The Statistical Probability of Love at First Sight

From Goodreads – Who would have guessed that four minutes could change everything? Today should be one of the worst days of seventeen-year-old Hadley Sullivan’s life. She’s stuck at JFK, late to her father’s second wedding, which is taking place in London and involves a soon to be step-mother that Hadley’s never even met. Then she meets the perfect boy in the airport’s cramped waiting area. His name is Oliver, he’s British, and he’s in seat 18C. Hadley’s in 18A. Twists of fate and quirks of timing play out in this thoughtful novel about family connections, second chances and first loves. Set over a 24-hour-period, Hadley and Oliver’s story will make you believe that true love finds you when you’re least expecting it.

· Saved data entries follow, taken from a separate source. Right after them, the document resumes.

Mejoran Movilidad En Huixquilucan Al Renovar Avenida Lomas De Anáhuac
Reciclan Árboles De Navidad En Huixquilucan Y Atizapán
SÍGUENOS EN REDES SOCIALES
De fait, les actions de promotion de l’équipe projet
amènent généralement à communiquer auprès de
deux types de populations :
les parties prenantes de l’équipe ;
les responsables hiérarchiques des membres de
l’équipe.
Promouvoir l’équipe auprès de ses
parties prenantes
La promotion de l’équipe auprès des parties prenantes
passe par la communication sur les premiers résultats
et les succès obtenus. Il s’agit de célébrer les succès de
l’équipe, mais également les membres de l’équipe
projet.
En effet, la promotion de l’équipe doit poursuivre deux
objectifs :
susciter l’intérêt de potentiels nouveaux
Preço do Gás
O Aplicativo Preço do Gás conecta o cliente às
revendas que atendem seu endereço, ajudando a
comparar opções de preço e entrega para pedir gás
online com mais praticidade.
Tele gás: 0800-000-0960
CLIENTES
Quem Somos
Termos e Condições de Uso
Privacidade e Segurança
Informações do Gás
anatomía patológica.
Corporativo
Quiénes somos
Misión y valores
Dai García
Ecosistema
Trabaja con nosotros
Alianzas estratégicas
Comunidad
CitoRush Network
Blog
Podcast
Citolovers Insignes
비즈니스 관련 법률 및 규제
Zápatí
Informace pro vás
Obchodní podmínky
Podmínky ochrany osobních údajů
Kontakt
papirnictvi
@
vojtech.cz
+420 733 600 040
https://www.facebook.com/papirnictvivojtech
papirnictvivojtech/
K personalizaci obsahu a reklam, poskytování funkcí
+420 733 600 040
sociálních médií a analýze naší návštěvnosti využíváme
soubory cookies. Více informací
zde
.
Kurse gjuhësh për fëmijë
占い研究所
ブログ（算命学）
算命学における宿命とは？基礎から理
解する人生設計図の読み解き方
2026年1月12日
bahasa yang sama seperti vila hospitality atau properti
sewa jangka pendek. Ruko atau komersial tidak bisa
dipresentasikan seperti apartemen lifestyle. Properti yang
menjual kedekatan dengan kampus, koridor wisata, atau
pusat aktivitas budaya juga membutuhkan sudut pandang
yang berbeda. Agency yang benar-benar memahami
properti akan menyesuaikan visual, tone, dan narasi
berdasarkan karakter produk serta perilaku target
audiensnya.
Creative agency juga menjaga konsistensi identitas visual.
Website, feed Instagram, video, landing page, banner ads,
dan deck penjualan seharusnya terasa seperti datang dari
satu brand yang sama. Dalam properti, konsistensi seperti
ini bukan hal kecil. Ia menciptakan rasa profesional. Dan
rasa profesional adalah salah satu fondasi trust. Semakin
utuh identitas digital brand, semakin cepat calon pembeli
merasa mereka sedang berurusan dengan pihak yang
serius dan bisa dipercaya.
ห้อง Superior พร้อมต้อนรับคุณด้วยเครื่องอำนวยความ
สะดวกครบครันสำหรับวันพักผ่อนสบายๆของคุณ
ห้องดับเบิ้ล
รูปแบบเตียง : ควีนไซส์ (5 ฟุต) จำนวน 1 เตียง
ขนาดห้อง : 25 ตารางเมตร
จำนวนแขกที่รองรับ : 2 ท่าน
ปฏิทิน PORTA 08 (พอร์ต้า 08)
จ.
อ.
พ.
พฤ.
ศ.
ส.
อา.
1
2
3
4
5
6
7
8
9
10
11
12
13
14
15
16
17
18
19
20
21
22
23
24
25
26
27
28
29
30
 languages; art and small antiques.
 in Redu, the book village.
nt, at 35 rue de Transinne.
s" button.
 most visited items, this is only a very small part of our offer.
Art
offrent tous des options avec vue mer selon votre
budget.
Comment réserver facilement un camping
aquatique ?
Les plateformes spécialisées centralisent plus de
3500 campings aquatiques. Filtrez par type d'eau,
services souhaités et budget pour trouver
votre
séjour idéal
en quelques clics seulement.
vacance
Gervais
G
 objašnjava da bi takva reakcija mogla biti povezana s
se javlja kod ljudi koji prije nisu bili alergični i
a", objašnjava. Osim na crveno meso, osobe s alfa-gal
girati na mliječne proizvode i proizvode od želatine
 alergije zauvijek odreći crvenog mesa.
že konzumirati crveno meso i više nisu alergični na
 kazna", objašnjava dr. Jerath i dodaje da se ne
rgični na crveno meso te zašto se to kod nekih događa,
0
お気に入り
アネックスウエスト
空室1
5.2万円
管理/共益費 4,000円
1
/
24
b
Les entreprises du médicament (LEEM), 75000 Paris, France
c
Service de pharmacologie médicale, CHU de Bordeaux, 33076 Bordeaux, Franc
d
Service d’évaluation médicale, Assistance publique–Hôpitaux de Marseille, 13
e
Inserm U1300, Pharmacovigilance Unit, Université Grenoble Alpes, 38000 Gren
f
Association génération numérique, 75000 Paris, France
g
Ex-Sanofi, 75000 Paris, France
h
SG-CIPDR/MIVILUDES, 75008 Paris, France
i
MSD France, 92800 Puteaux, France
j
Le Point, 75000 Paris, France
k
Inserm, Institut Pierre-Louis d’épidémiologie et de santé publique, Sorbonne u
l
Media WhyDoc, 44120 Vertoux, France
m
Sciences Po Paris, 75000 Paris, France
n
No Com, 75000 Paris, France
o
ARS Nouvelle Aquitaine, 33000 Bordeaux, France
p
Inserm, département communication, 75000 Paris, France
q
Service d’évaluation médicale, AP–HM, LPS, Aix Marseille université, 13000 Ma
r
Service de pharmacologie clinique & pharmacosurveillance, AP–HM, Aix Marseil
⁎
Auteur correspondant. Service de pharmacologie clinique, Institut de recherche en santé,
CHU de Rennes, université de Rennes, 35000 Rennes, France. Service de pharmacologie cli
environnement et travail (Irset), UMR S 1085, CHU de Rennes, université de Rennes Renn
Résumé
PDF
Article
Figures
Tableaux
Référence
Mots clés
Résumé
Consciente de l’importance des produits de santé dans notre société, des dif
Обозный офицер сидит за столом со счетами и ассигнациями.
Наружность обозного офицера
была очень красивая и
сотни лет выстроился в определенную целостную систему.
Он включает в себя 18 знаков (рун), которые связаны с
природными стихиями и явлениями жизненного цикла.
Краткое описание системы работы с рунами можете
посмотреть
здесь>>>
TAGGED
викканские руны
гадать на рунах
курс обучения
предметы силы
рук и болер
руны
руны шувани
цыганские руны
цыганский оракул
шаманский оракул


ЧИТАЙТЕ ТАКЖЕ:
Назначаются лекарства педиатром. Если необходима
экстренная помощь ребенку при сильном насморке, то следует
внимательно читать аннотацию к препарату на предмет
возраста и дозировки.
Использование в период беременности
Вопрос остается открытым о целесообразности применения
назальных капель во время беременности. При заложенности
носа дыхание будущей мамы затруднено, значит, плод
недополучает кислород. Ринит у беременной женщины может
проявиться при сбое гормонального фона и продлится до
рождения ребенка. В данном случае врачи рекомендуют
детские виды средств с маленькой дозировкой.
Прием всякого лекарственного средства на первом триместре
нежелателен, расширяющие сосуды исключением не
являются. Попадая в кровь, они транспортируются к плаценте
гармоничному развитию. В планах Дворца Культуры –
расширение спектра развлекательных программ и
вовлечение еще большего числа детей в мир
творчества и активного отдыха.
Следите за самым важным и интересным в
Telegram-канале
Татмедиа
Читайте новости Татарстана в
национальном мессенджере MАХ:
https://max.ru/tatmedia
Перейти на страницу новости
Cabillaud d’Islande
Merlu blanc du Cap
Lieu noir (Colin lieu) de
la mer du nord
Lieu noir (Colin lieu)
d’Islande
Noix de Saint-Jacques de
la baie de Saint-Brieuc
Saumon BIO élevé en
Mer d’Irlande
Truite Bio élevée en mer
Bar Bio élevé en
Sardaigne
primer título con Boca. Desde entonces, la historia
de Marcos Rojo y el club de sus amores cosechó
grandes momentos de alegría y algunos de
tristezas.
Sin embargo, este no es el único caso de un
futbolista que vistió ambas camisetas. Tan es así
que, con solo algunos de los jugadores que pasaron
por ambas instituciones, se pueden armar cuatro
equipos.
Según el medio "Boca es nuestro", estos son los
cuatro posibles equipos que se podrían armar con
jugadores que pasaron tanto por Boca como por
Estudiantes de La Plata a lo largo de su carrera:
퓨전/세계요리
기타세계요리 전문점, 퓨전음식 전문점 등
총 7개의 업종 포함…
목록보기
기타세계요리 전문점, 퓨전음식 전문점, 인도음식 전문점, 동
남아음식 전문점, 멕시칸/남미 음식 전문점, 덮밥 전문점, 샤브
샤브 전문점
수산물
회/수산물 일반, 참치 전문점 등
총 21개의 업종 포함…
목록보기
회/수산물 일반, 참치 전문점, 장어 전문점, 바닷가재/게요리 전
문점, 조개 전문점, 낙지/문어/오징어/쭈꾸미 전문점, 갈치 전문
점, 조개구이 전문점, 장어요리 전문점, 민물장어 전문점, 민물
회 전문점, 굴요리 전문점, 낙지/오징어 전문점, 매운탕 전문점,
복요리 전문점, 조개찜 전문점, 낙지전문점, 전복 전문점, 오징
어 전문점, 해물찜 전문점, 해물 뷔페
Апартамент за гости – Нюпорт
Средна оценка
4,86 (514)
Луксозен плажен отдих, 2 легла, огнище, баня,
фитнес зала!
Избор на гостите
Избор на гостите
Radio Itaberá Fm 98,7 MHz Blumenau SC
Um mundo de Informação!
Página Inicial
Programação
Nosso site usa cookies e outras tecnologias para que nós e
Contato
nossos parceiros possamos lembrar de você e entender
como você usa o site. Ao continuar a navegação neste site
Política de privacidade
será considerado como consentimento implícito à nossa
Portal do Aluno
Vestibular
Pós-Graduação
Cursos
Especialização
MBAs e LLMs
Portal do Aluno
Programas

Title? Perfectly unique. Such a mouthful it can’t help but be intriguing.

Cover? Perfectly adorable. Love the color scheme. Love the font. Love the poses of the models. Love the slightly askew heart encircling them.

Characters? Perfectly delightful. I want to know Hadley and Oliver. I want to hang out with them and laugh with them and hear their stories about childhood. They’re true-to-life teens–flawed and funny and confused and endearing.

Romance? Perfectly real. Sure, it develops in a super short span of time (twenty-four hours!), but you will believe in it and you will root for it because it jumps off the page in its sincerity. And the kisses… so sweet.

Want to know the BIGGEST reason I love The Statistical Probability of Love at First Sight? Why it won the title of January’s Book of the Month by a landslide? Easy. This book is contemporary and fairly simple in concept, but Jennifer E. Smith’s writing brings a magical quality to each and every page. The Statistical Probability of Love at First Sight is about people and relationships and learning about one’s self. There are no explosions or evil villains or paranormal beasts, yet I was still at the edge of my seat, flipping page after page to find out what would happen next.

The Statistical  Probability of Love at First Sight is honest and heartfelt and warm, authentic in its execution. It’s exactly the kind of book I aspire to write, and I can’t recommend it enough.

Tell me: What’s the BEST book you read in January?